====== Records supplied

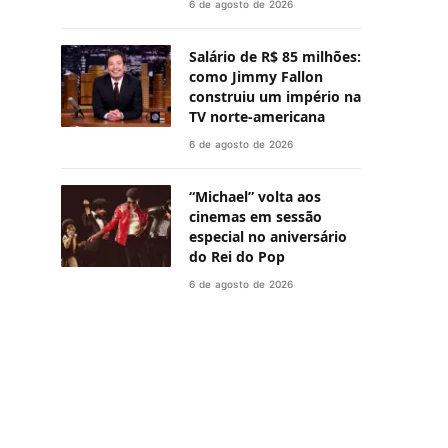
6 de agosto de 2026
Salário de R$ 85 milhões:
como Jimmy Fallon
construiu um império na
TV norte-americana
6 de agosto de 2026
“Michael” volta aos
cinemas em sessão
especial no aniversário
do Rei do Pop
6 de agosto de 2026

============

Retype every entry exactly as written. Leave the pictures out.

6 de agosto de 2026
Salário de R$ 85 milhões:
como Jimmy Fallon
construiu um império na
TV norte-americana
6 de agosto de 2026
“Michael” volta aos
cinemas em sessão
especial no aniversário
do Rei do Pop
6 de agosto de 2026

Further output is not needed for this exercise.